Introduction

Laryngomalacia (LM) is the most common laryngeal anomaly in infants [1]. The incidence of LM in the general population is unknown, but it is estimated to be around one in 2100–2600 children [2]. Its main but not only symptom is stridor [1]. LM can be associated with severe respiratory distress: respiratory failure, apnea, cyanosis, and feeding disorders: swallowing and feeding difficulties with choking, regurgitation, and microaspiration events [3, 4]. It is widely described that LM has an association with acid reflux, but there is no evidence for their causal relationship, and in fact, there is no widely approved recommendation for empiric antireflux treatment in those patients [5]. As a whole, it seems to be more important if infants with LM are developing well with appropriate weight gain. Due to increase work load while breathing and at the same time greater energy expenditure, LM may lead to failure to thrive.

Laryngomalacia is generally classified by its laryngoscopic appearance. The most commonly used classification, proposed by Olney et al. [6], is as follows: type 1—prolapse of the mucosa overlying the arytenoid cartilages, type 2—foreshortened aryepiglottic folds, and type 3—posterior displacement of the epiglottis. Various combinations of these types may be seen. Furthermore, LM can be accompanied by synchronous airway lesions (SAL), predominantly: other airway malacia [tracheomalacia (TM) and/or bronchomalacia (BM)], subglottic stenosis, and vocal cord paralysis. It has been shown that SAL are more frequent in infants with severe LM [1, 69].

The objective of this study was to investigate whether fiberobronchoscopic LM appearance (different types) relates to clinical status of the child and which patients with LM are at higher risk of other airway malacia. Secondary purpose of the study was to evaluate the prevalence of LM and concordance of other airway malacia with LM in our region.

Patients and methods

The study was approved by the Jagiellonian University Bioethical Board (Protocol 122.6120.49.2015). Data were collected retrospectively. The fiberobronchoscopic (FB) database of the tertiary-level hospital (Department of Pulmonology, University Children’s Hospital in Krakow, Poland) was used to search for patients diagnosed with LM. There were following inclusion criteria in this study: (1) initial visit between January 2005 and December 2014; (2) diagnosis of LM established by the age of 24 months; (3) complete clinical and endoscopic patient records; and (4) complete history of perinatal period. A sum of 1264 FB examinations was reviewed and there were 138 patients identified with LM. One hundred and ten patients (62 boys, 56 %) fulfilled all the study inclusion criteria. The rest of the patients (n = 28) were excluded because of: incomplete records (n = 23) or age over 24 months on the day of examination (n = 5).

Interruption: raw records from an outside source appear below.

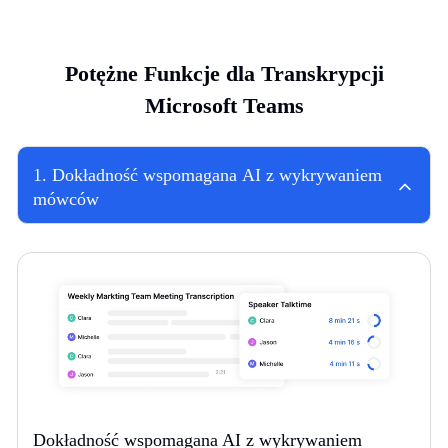
Potężne Funkcje dla Transkrypcji
Microsoft Teams
1
.
Dokładność wspomagana AI z wykrywaniem
mówców
Dokładność wspomagana AI z wykrywaniem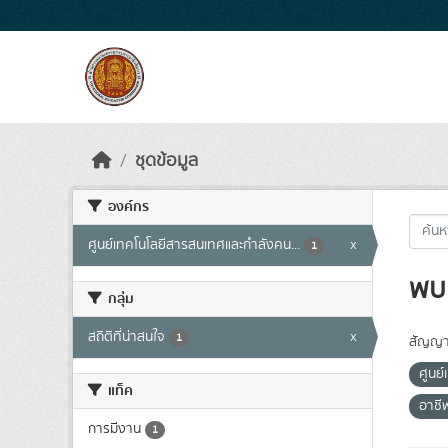
Skip to main content
ชุดข้อมูล
องค์กร
ศูนย์เทคโนโลยีสารสนเทศและกำลังคน...
x
1
พบ 
กลุ่ม
สถิติที่น่าสนใจ
x
1
สัญญา
ศูนย
แท็ค
อาช
การมีงาน
1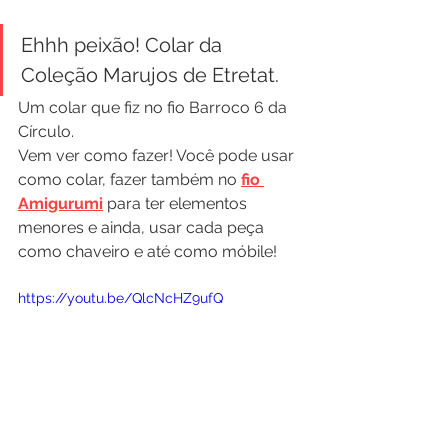
Ehhh peixão! Colar da 
Coleção Marujos de Etretat.
Um colar que fiz no fio Barroco 6 da 
Círculo.
Vem ver como fazer! Você pode usar 
como colar, fazer também no 
fio 
Amigurumi
 para ter elementos 
menores e ainda, usar cada peça 
como chaveiro e até como móbile!
https://youtu.be/QlcNcHZ9ufQ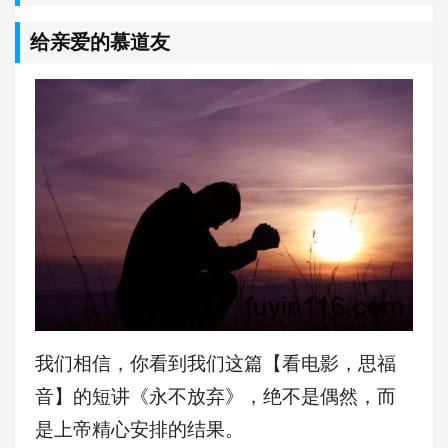
给亲爱的慕道友
我们相信，你看到我们这篇【看电影，思福
音】的短讲《永不放弃》，绝不是偶然，而
是上帝精心安排的结果。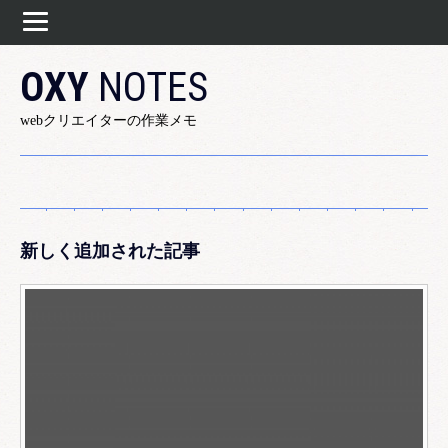
OXY
NOTES
webクリエイターの作業メモ
新しく追加された記事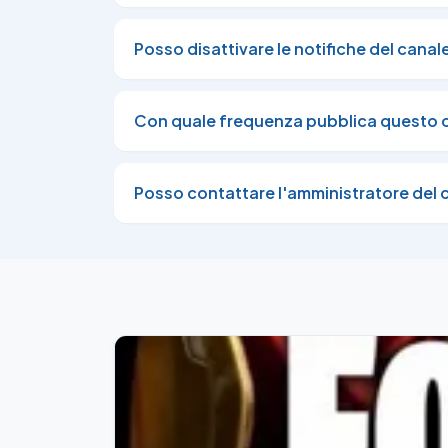
Posso disattivare le notifiche del canal
Con quale frequenza pubblica questo 
Posso contattare l'amministratore del 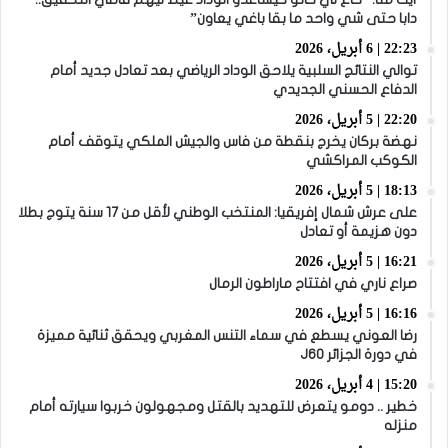
دابا حتى شي واحد ما بقا باغي يعاون”
22:23 | 6 أبريل، 2026
توالي النتائج السلبية يلاحق الوداد الرياضي بعد تعادل جديد أمام
الدفاع الحسني الجديدي
22:20 | 5 أبريل، 2026
نهضة بركان يخرج بنقطة من فاس والجيش الملكي يتوقف أمام
الكوكب المراكشي
18:13 | 5 أبريل، 2026
على عرش شمال إفريقيا: المنتخب الوطني لأقل من 17 سنة يتوج بطلا
دون هزيمة أو تعادل
16:21 | 5 أبريل، 2026
صراع ناري في افتتاح ماراطون الرمال
16:16 | 5 أبريل، 2026
رضا العوني يسطع في سماء التنس المغربي ويحقق ثنائية مميزة
في دورة الجزائر J60
15:20 | 4 أبريل، 2026
خطير .. دومو يتعرض للتهديد بالقتل ومجهولون خربوا سيارته أمام
منزله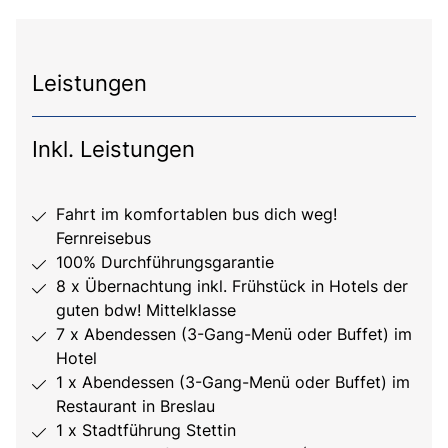
Leistungen
Inkl. Leistungen
Fahrt im komfortablen bus dich weg!
Fernreisebus
100% Durchführungsgarantie
8 x Übernachtung inkl. Frühstück in Hotels der
guten bdw! Mittelklasse
7 x Abendessen (3-Gang-Menü oder Buffet) im
Hotel
1 x Abendessen (3-Gang-Menü oder Buffet) im
Restaurant in Breslau
1 x Stadtführung Stettin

Fiberobronchoscopies were performed under topical anesthesia (lidocaine) and conscious sedation (midazolam). Laryngeal evaluations were done before lidocaine administration.

The following clinical and FB data were analyzed: (1) age at the time of diagnosis; (2) gestational age; (3) birth weight; (4) weight on the examination day; (5) main signs and symptoms related to LM; (6) comorbidities, i.e., genetic, cardiac, and neurological disorders; (7) types of LM according to classification proposed by Olney with authors’ modification as follows: type I—prolapse of the mucosa overlying the arytenoid cartilages or collapse of bulky arytenoid cartilages; type II—foreshortened aryepiglottic folds with the epiglottis curling; and type III—posterior displacement of the epiglottis; and (8) other airway malacia lesions (TM and/or BM).

Statistical analysis was conducted with the STATISTICA data analysis software system (version 10. StatSoft.Inc. http://www.statsoft.com). Statistical significance level was determined with p value of 0.05 or less. The birth weight and weight on the examination day were defined as percentile and identified by means of WHO charts (http://www.infantchart.com). For qualitative data, the Chi-square test was used and presented as odds ratio. Nonparametric tests (Wilcoxon test and U Mann–Whitney test) were used for quantitative data (age, percentile of birth weight, and percentile of weight on the examination day) and presented as median and interquartile rang (IQR).

The estimation of the prevalence of LM was calculated using officially reported numbers of live births in our region (Malopolskie voivodeship) (http://www.demografia.stat.gov.pl) and with the assumption that almost all the children with clinically relevant LM were referred to our hospital (the one and only tertiary-level hospital in the voivodeship).

Results

The mean age of the studied children (n = 110) was 3.3 months (ranged 0.1–20.9 months) on the examination day. There were 27 (25 %) preterm infants with gestational age ranging from between 24 and 36 weeks of pregnancy. The following respiratory findings were observed: stridor in 82 children (75 %), respiratory distress in 26 (24 %), apnea in 18 (16 %), and protracted pneumonia due to aspiration events in 14 (13 %). Moreover, there were also observed feeding difficulties with choking in 20 children (18 %), but without any clinical relevant signs of gastro-esophageal reflux.

In 30 (27 %) children, other comorbidities were identified: congenital cardiac and/or vessels diseases (n = 14), inherited or perinatally acquired neurological diseases (n = 12), genetic disorders (n = 16), and others (for details, see Table 1).

Table 1 Feature of children with LM and comorbid conditions

As many as 88 (80 %) children demonstrated insufficient weight gain from birth. The median weight percentile on the examination day was significantly lower than the median birth weight percentile [20.85 (IQR: 3.30–47.40) vs 42.5 (IQR: 22.70–66.60)] (p = 0.0001), indicating discordant growth pattern in the observed children.

Detailed endoscopy revealed the following LM types: type I—in 58 children (53 %), type II—in 6 (5 %), type III—in 8 (7 %), and combine types—38 (35 %), i.e.: type I + II—in 29, type I + III—in 9 (there was no type II + III) among study children. The other airway malacia was found in 47 (43 %) patients: TM in 31 (28 %), BM in 10 (9 %), and TBM in 6 (6 %).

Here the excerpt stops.